In the turbo pump according to the fourth aspect of the present invention, air bubbles do not adhere due to hydrophilicity except in the narrow groove, and air bubbles adhere only in the narrow groove. A slippage is reliably generated between the water-repellent surface and the fluid, thereby reducing the fluid friction on the impeller surface, thereby easily and inexpensively reducing the disc friction loss and improving the efficiency. Can be achieved.

[Brief description of the drawings]

FIG. 1A is a perspective view of a turbo pump according to a first embodiment of the present invention. FIG.

FIG. 2A is a perspective view of a turbo pump according to Embodiment 2 of the present invention.

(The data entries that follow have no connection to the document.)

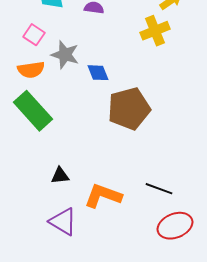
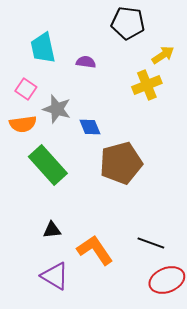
green rectangle: (33, 111) -> (48, 165), moved
orange L-shape: (103, 196) -> (95, 250), turned 36

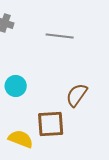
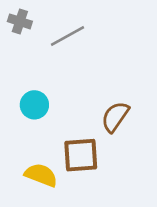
gray line: (60, 36) -> (68, 36), moved, turned -36

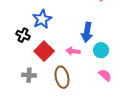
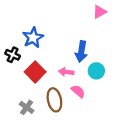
gray cross: (29, 75) -> (27, 107), moved, turned 32
pink semicircle: (105, 75) -> (78, 91), moved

FIG.

FIG. 3 is a partially enlarged cross-sectional view of a turbo pump according to Embodiment 2 of the present invention during operation.

FIG. 4 is a perspective view of a turbo pump according to Embodiment 3 of the present invention.

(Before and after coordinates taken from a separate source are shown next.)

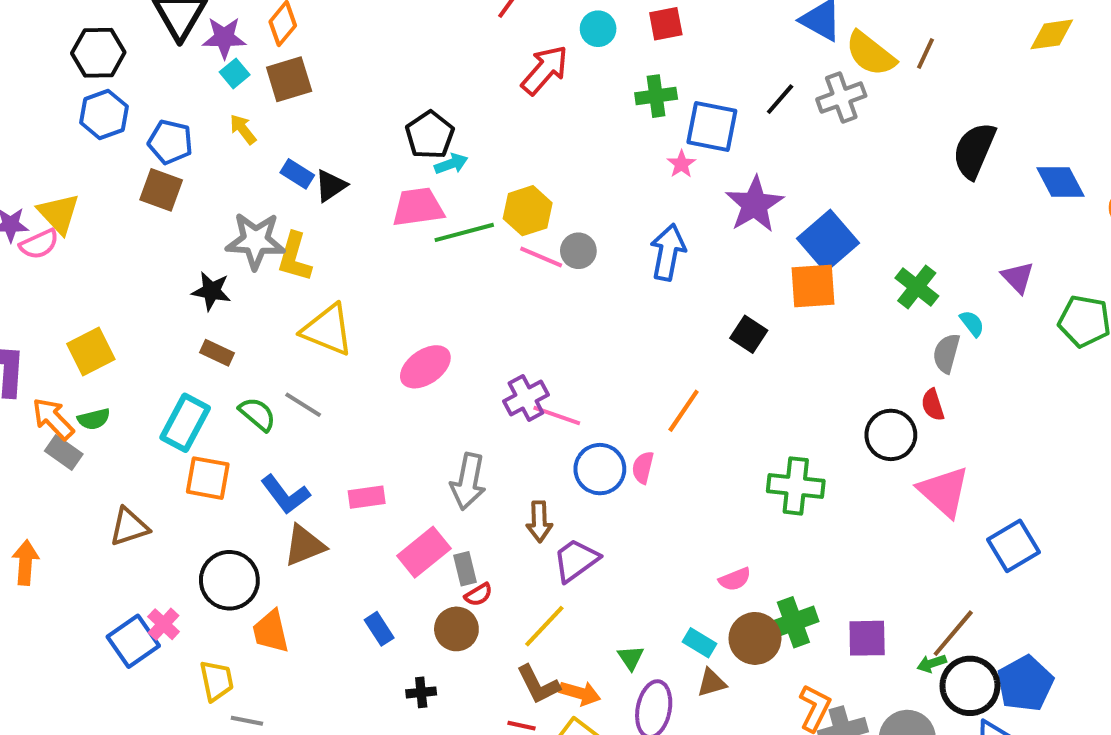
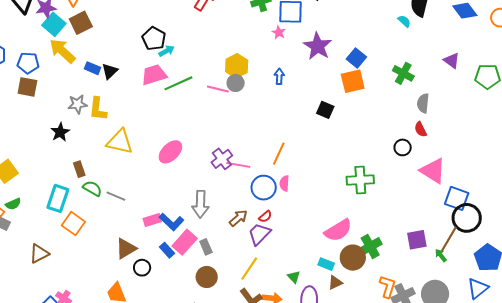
cyan square: (235, 73) -> (54, 24), size x1.6
yellow arrow: (243, 129) -> (62, 51), size x1.8
yellow hexagon: (528, 211) -> (237, 66), moved
gray star: (255, 241) -> (78, 104), size x0.7
blue square: (828, 241) -> (356, 58), size x0.7
blue arrow: (668, 252) -> (279, 76), size x0.6
black star: (211, 291) -> (60, 132), turned -30
cyan semicircle: (972, 323) -> (404, 21), moved
brown rectangle: (217, 353) -> (79, 169), moved, turned 56
gray line: (303, 405) -> (116, 196), moved
orange line: (684, 411) -> (279, 154), moved
black circle: (891, 435) -> (403, 147), size x0.7
orange square: (208, 478) -> (73, 224), turned 35
blue L-shape: (285, 495) -> (171, 222), moved
brown arrow: (539, 522) -> (238, 218), turned -120
blue square: (1013, 546) -> (457, 198), moved, turned -30
pink semicircle: (735, 579) -> (338, 230), size x1.8
black circle: (229, 580) -> (142, 268), moved, size x0.6
red semicircle: (478, 595) -> (265, 217), moved
blue rectangle: (379, 629) -> (167, 250), moved
purple square: (867, 638) -> (417, 240), moved
green arrow: (932, 663) -> (441, 255), turned 80
black circle: (970, 686) -> (467, 218), moved

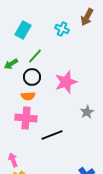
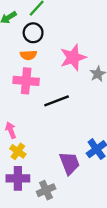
pink star: (66, 82) -> (73, 57), moved

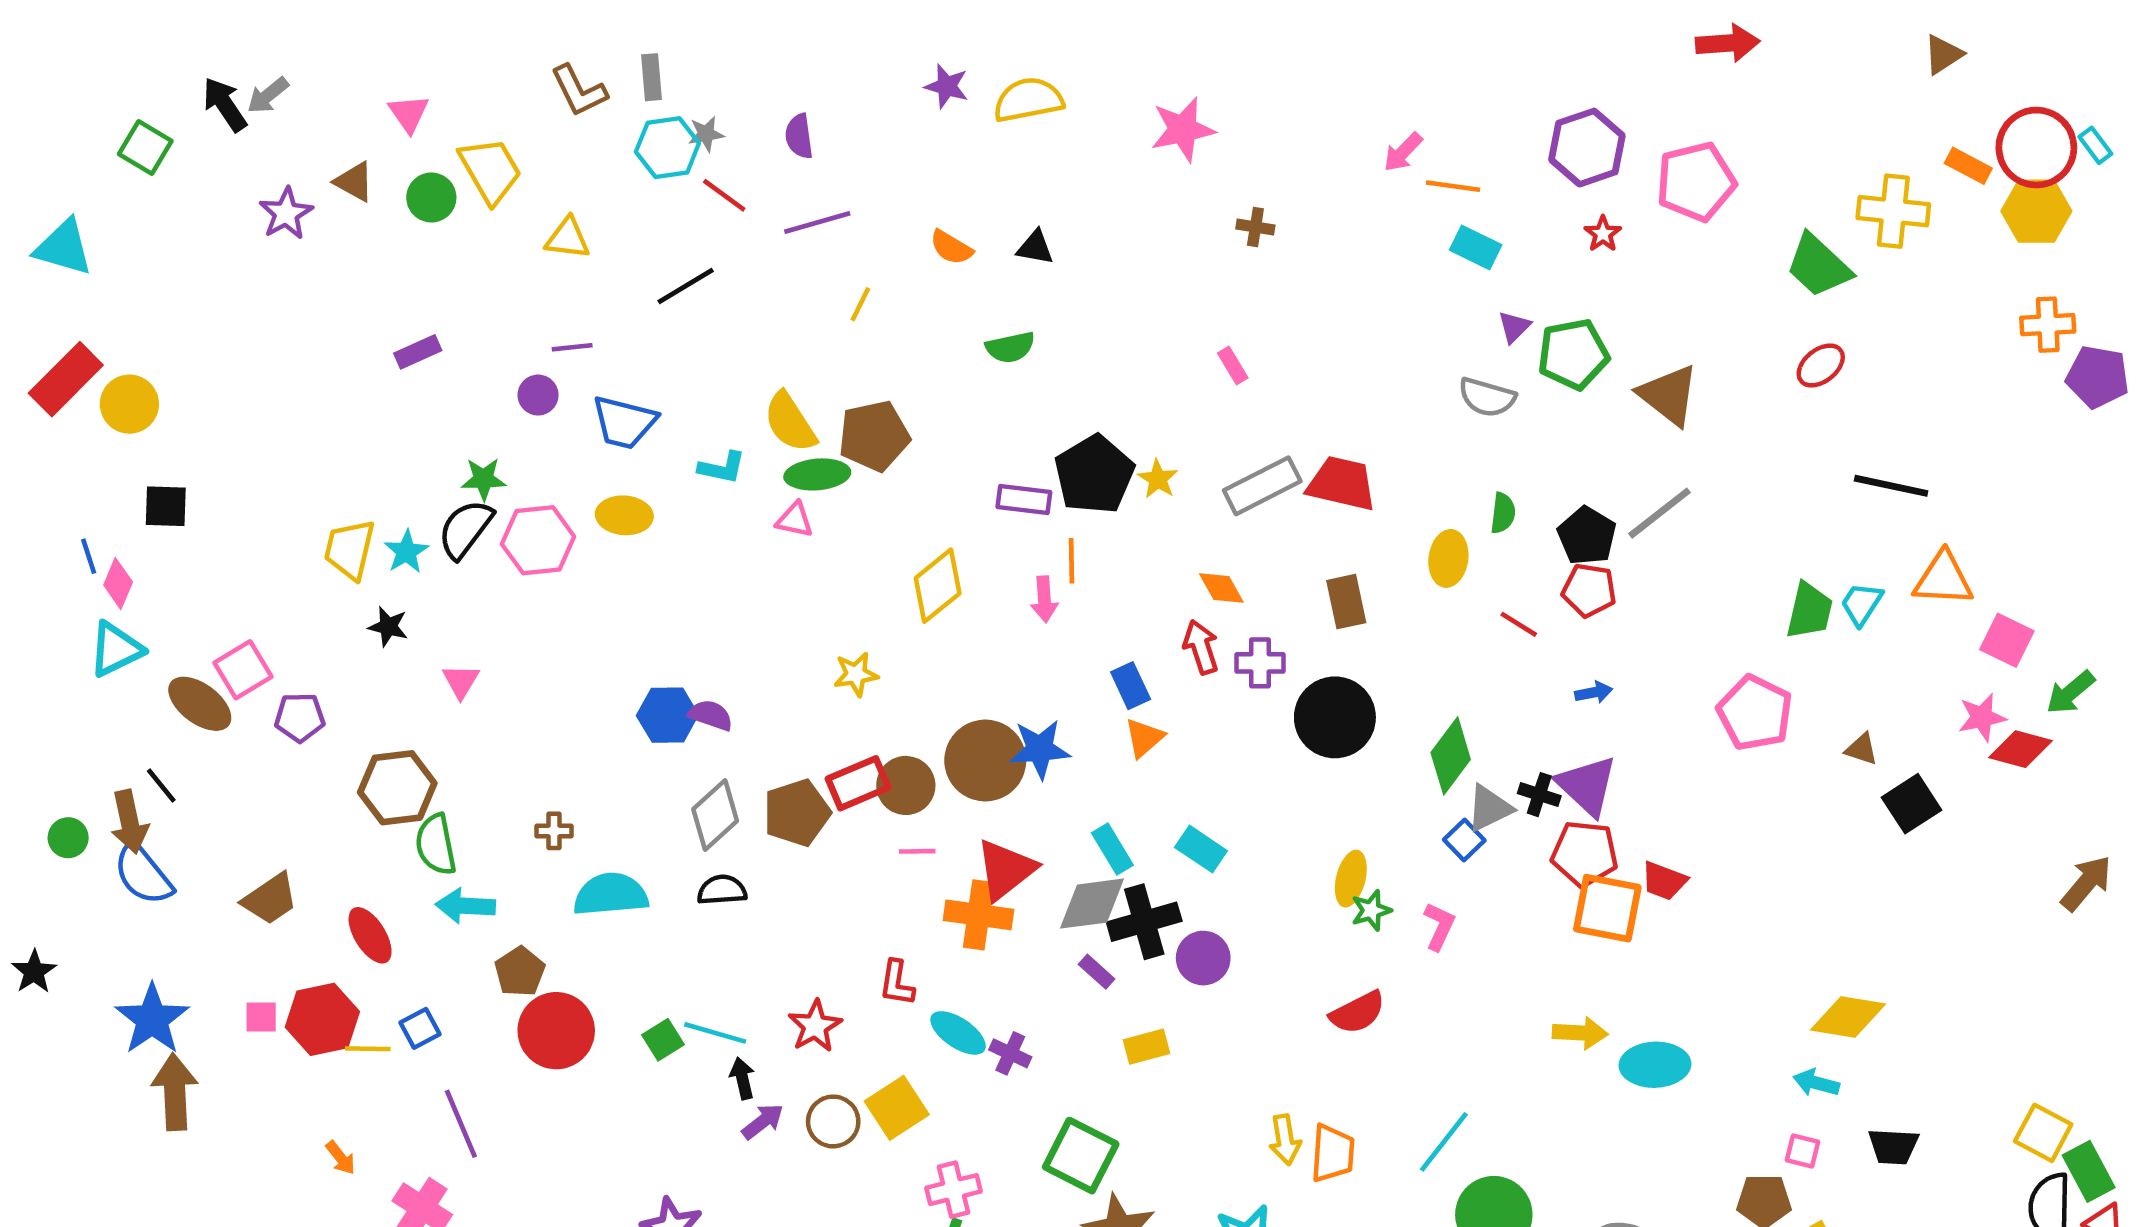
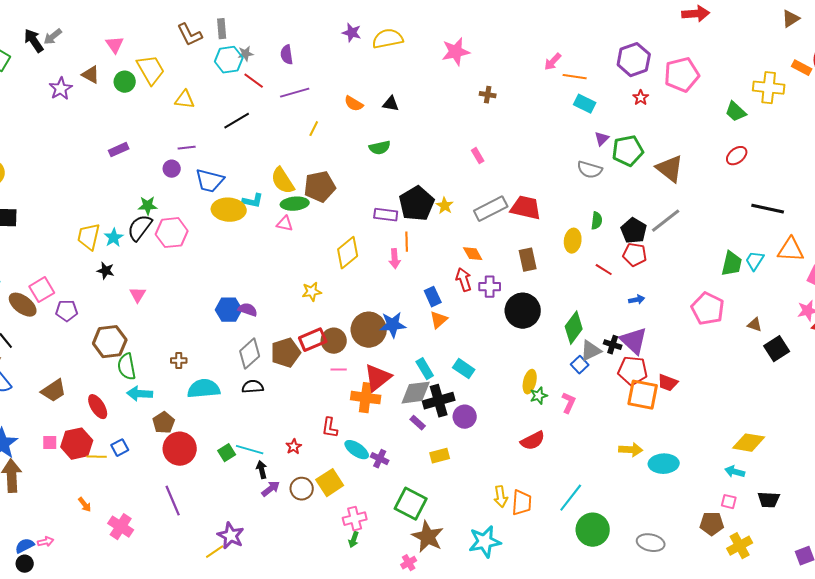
green trapezoid: (1818, 266) -> (736, 112), size x0.7
yellow ellipse: (624, 515) -> (229, 210), moved, size x1.4
red star: (815, 1026) -> (294, 447), size x0.7
purple line: (461, 1124) -> (173, 501), moved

FIG. 5 is a perspective view of a turbo pump according to Embodiment 4 of the present invention.

FIG. 6 is a structural view of a conventional turbo type pump.

[Explanation of symbols]

 DESCRIPTION OF SYMBOLS 1, 101 Impeller 2, 105 Rear shroud 3 Narrow groove 4 Bubbles 5 Hydrophilic film 6 Water repellent film 7 Part with large surface roughness 8 Part with small surface roughness 102 Shaft 103 Bearing 104 Casing 106 Feather

 ──────────────────────────────────────────────────続 き Continuing on the front page (72) Inventor Tokumi Nagase 1006 Kazuma Kadoma, Kadoma City, Osaka Prefecture F-term in Matsushita Electric Industrial Co., Ltd. 3H033 AA01 BB03 BB06 CC01 DD06 DD25 DD26 EE08 EE19

Claims (4)

[Claims] 1. A turbo pump having an impeller for imparting kinetic energy to a fluid, wherein said impeller has a water-repellent surface, and said surface has a fine groove of several tens μm or less. A turbo type pump characterized by being formed. 2. The turbo pump according to claim 1, wherein said impeller is formed of a water-repellent resin. 3. A turbo-type pump having an impeller for imparting kinetic energy to a fluid, wherein the impeller is formed of a water-repellent resin and has a large surface roughness on the outer peripheral side of the impeller. And a surface roughness on the inner peripheral side is reduced. 4. A turbo pump having an impeller for imparting kinetic energy to a fluid, wherein said impeller is formed with radial narrow grooves having a water-repellent inner surface. A turbo-type pump having a hydrophilic surface except for a narrow groove.